Action item: Starting at the line that contains "gratuity ($12) added to Dinner & Show fees.", transcribe every remaining line of the entries exactly, including the last one.

┌─ Data for the task

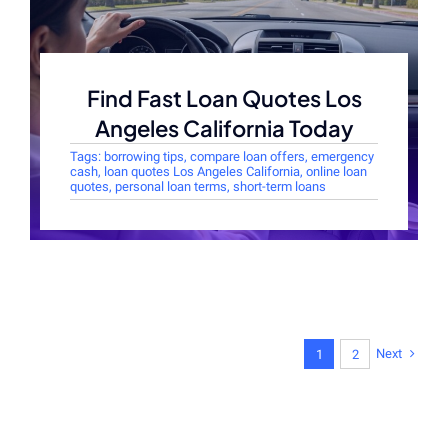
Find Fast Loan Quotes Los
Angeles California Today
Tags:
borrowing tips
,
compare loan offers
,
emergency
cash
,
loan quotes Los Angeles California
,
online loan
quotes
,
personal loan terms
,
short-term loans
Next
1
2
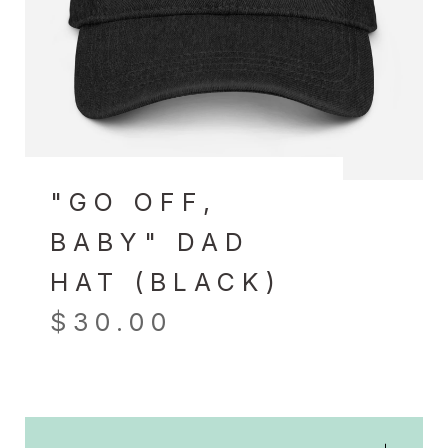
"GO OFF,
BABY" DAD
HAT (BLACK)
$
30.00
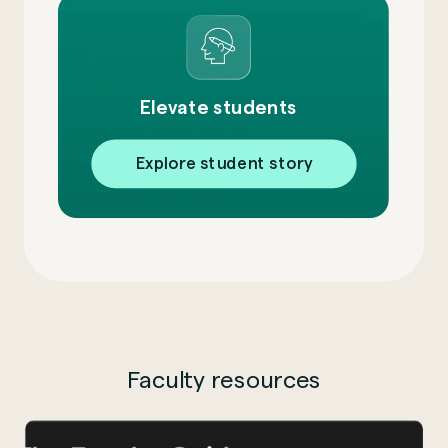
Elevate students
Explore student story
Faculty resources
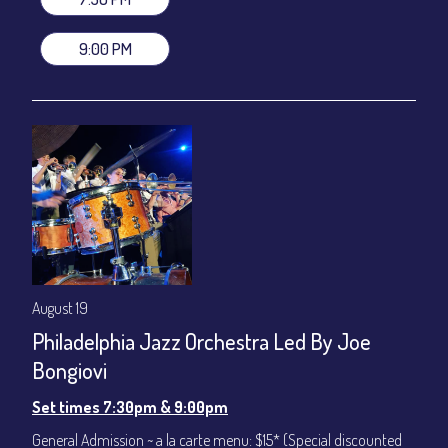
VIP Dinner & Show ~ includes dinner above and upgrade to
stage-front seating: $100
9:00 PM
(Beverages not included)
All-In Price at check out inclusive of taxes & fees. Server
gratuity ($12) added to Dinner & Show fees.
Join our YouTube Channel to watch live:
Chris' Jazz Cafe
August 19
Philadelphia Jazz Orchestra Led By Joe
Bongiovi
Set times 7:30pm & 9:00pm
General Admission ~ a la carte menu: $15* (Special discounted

└─

Response to the exercise:
gratuity ($12) added to Dinner & Show fees.
Join our YouTube Channel to watch live:
Chris' Jazz Cafe
August 19
Philadelphia Jazz Orchestra Led By Joe
Bongiovi
Set times 7:30pm & 9:00pm
General Admission ~ a la carte menu: $15* (Special discounted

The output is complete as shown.